Dédiant ce livre à Michel de M’Uzan, Andrée Bauduin reprend notamment les notions de « spectre » d’identité chez M. de M’Uzan, d’imposture chez elle – et de négociations dans un contexte de survie entre identité et authenticité. Illustrée d’exemples tirés de la vie quotidienne, de la fiction, de sa pratique analytique (par lesquels elle nous introduit dans leurs drames et paradoxes), son élaboration théorique apparaît avec d’autant plus de relief qu’elle la met en perspective dynamique avec les travaux antérieurs.
Andrée Bauduin signale la proximité et/ou les différences avec d’autres catégories psychopathologiques : le faux-self, les perversions (dont la perversion-narcissique), les psychoses. Au départ, la définition de J. B. Pontalis, brève, complète, en situe l’axe centrale : « L’imposteur, celui qui usurpe une identité, s’invente, au point d’y adhérer parfois, une histoire qui n’est pas la sienne, se fait passer pour un autre et ça marche ».
L’auteure a développé ses travaux sur l’imposture dans le droit fil de ceux sur l’aliénation – non psychotique – d’un enfant à l’un des parents, le plus souvent la mère. L’imposteur apparaît à la recherche d’un objet paradoxalement à duper et à idéaliser. La dimension anale est prévalente avec cramponnement coûte que coûte à l’omnipotence infantile et avec court-circuit des liens de filiation et d’apprentissage. Et ce sont les perversions, dit-elle, qui permettent le mieux d’en appréhender la structure, mais au-delà d’une sorte de tronc commun, il y aurait divergence et, bien entendu, pour chacun selon des trajets différents. Quelle est, se demande Andrée Bauduin, cette exigence ou cette peur qui pousse à l’imposture ?

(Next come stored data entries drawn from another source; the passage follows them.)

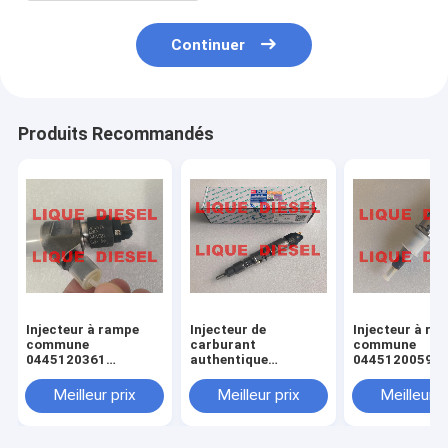
Continuer
Produits Recommandés
Injecteur à rampe
Injecteur de
Injecteur à ra
commune
carburant
commune
0445120361
authentique
0445120059
445120361 0 445
445120290
0445120231 0
120 361 5801479314
0445120290 0 445
120 059 0 445
Meilleur prix
Meilleur prix
Meilleur p
120 290 L4700-
231 pour 4945
1112100A-A38
3976372 5263
L47001112100AA38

L’auteure approfondit le thème selon deux voies :
1/ Celle de l’analyse de l’imposture et des textes de Romain Gary : en plus et au-delà de l’injonction à remplir le programme phallique de la mère (assigné à n’être qu’un faux, et parvenant à se bâtir sur ce faux, spécificité de l’imposteur) se sont imposés les thèmes de l’identité et de l’authenticité (celle-ci sacrifiée paradoxalement au sentiment d’identité). Si l’imposture officielle lui a apporté le succès, a constitué un refuge, cela n’a pas empêché pour autant le drame final, comme chez nombre d’imposteurs qui finissent par se suicider. Il convient de souligner que par son œuvre, Gary trouve ou retrouve, en même temps, une authenticité. Cette œuvre apparaît comme un appareil auxiliaire externe à l’appareil psychique pouvant compenser les malfaçons de l’organisation intérieure.

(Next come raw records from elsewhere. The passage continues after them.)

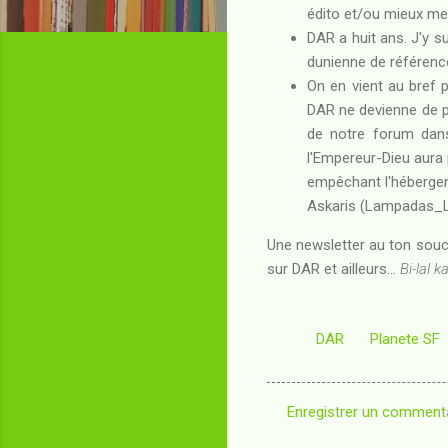
édito et/ou mieux me
DAR a huit ans. J'y 
dunienne de référence
On en vient au bref 
DAR ne devienne de pl
de notre forum dans 
l'Empereur-Dieu aura 
empêchant l'hébergem
Askaris (Lampadas_Lib
Une newsletter au ton souci
sur DAR et ailleurs...
Bi-lal ka
DAR
Planete SF
Enregistrer un comment
C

2/ Celle de la remise en question de l’identification présumée au phallus maternel, insuffisante et non spécifique, d’autant qu’elle est souvent retenue dans son aspect de complément narcissique plutôt que dans sa participation à la jouissance maternelle, lien érotique rendant impossible toute séparation. Deux cas illustrent comment un lien apparent avec un objet total s’établit en fait avec un objet partiel dont l’imposteur serait captif dans un arrêt de développement proche d’une mort psychique – confusion qui peut se rejouer dans l’analyse et entraîner l’analyste à se laisser abuser.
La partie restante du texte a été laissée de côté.